WHEN the Department of Clinical Biochemistry relocated from the Radcliffe Infirmary last year, Dr Paul Kent transferred to the Museum two manuscript notebooks which had been found there. One is a Minute Book of the University Clinical Club for the years 1930-36. This finds an appropriate home in the Museum, which has records of a number of other University scientific societies; they are an important source of grass-roots information about the study of science at Oxford.
The other manuscript is an anonymous young doctor’s journal for a brief period in 1905. While at first it seemed less promising, a careful reading in the hope of identifying its author has paid unexpected rewards.
The document is an exercise book, only eighteen leaves of which have been written on (and most of those on one side only). Running from the 12th September to the 28th November, the journal is chiefly concerned with notes and observations of medical cases seen by the writer, who is evidently either an advanced medical student or a newly-qualified junior doctor.
The writer undertakes clinical teaching rounds with the Professor of Medicine, William Osler, with whom he also shares an interest in antiquarian books.
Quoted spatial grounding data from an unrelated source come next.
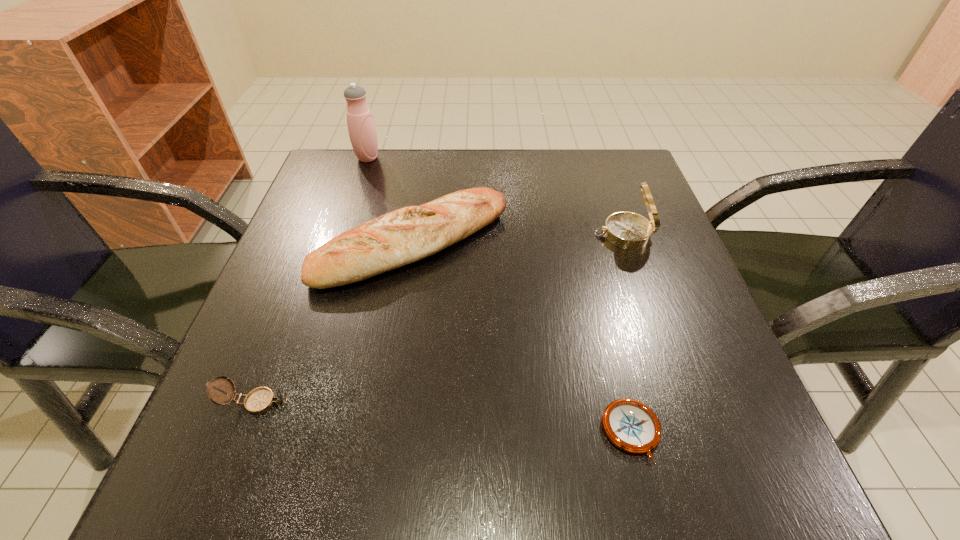 This screenshot has height=540, width=960. I want to click on free space located with the dial facing the fourth shortest object, so click(409, 234).

Identify the location of free space located 0.170m with the dial facing the fourth shortest object. The height and width of the screenshot is (540, 960). [x=510, y=234].

You are a GUI agent. You are given a task and a screenshot of the screen. Output one action in this format:
    pyautogui.click(x=<x>, y=<y>)
    Task: Click on the vacant space located 0.060m on the right of the third tallest object
    This screenshot has width=960, height=540.
    Given the screenshot: What is the action you would take?
    pyautogui.click(x=539, y=245)

In order to click on free space located on the face of the second shortest compass in this screenshot , I will do `click(529, 402)`.

Find the location of `vacant position located on the left of the shortest compass`. vacant position located on the left of the shortest compass is located at coordinates (484, 432).

Where is `thermos bottle situated at the far edge`? This screenshot has width=960, height=540. thermos bottle situated at the far edge is located at coordinates (362, 132).

Where is `baguet located in the far edge section of the desktop`? baguet located in the far edge section of the desktop is located at coordinates tap(395, 239).

This screenshot has width=960, height=540. Identify the location of object that is at the near edge. click(x=632, y=426).

The image size is (960, 540). Identify the location of thermos bottle that is positioned at the left edge. (362, 132).

Find the location of a particular element. baguet located in the left edge section of the desktop is located at coordinates (395, 239).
The references to Osler and accounts of his early ward rounds are the most obviously interesting feature of the document.
Sir William Osler (1849-1919) was one of the great figures in Oxford medicine, as well as a promoter of the history of science. His huge and renowned collection of early medical books is now preserved in his native Canada, at McGill University in Montreal. He was appointed Regius Professor of Medicine in 1904, but arrived in Oxford from America only in May 1905; so what is recorded here is actually the beginning of his first full university term in Oxford.
Osler’s name is revered in medical circles to this day, making references to him which pre-date his establishment as a heroic figure all the more interesting. Nevertheless, his first mention in the journal, on the 15th September 1905, immediately confirms the reputation he had within teaching circles in Oxford: ‘Today I called on Osler who as usual was keen & inspiring; he wants me to take b.p’s [blood pressures] of rowing men during their training as possibly throwing some light on the conditions associated with the transient murmurs they get’.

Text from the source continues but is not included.